ENTREVISTA CON EL MAESTRO HUGO LÓPEZ CHIRICO

Hugo López Chirico dirigiendo



















“He sido discriminado artísticamente por todos los gobiernos del  Frente Amplio”


Esta entrevista fue realizada para la sección "O2" del diario montevideano "El Observador"  pero no fue publicada debido a que el editor la consideró de poco interés para sus lectores. Por esta razón he decidio publicarla en esta blog.


 por eduardo paz carlson  

12 oct. 2011 bar expresso   
                                                          
                                                 
1973, golpe de Estado en Uruguay. ¿Qué pasó con su carrera de Director de Orquesta?
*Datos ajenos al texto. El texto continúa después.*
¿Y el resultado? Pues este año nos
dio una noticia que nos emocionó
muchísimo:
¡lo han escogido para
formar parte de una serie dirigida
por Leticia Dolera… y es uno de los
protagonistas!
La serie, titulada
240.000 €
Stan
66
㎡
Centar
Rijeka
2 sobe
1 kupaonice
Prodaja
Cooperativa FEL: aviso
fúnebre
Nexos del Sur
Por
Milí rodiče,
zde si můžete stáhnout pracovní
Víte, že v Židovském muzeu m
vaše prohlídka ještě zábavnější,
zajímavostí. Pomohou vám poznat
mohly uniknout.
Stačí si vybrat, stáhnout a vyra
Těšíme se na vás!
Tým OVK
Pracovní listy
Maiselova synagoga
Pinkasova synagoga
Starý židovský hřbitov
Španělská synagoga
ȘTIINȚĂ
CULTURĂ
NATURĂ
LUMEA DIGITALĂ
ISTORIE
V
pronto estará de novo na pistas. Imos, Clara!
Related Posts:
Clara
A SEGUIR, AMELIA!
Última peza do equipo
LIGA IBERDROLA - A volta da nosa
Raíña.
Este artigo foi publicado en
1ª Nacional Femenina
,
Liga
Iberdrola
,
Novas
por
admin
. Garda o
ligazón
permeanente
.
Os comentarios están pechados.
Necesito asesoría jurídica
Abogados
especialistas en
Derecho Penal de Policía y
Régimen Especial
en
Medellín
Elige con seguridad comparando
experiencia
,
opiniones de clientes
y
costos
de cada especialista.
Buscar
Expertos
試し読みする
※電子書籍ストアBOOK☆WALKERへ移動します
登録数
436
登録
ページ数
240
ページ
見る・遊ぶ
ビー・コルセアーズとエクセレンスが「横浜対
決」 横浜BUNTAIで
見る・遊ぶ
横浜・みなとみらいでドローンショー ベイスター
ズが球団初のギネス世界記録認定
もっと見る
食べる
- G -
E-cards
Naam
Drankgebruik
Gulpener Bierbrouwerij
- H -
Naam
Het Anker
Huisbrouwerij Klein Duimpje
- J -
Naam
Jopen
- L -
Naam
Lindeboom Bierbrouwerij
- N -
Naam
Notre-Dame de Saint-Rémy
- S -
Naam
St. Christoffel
El día del golpe me negué a dirigir el que sería el primer  concierto de la Ossodre bajo la    dictadura. Tres años logré seguir trabajando. Tenía un cargo estable al que había accedido por concurso en la Sinfónica Municipal. ¡Creo que fui el último director que llegó por concurso a una orquesta uruguaya!  Y claro, para echarme (y tenían que echarme porque había un proceso  de purga de elementos opositores al régimen cívico-militar), no era fácil porque yo había entrado por concurso y, debo reconocer, que no me violaron ningún derecho humano, tuve garantías procesales,  me hicieron un “debido proceso”,  con  derecho a la defensa, y después resolvieron lo que ya tenían decidido: removerme del cargo. Las formas las respetaron porque el Municipio era un enclave civil  dirigido por un abogado que creo  además, no tenía ninguna gana de echarme: yo era un buen negocio para el Municipio.

Y durante esos 3 años, ¿siguió dirigiendo?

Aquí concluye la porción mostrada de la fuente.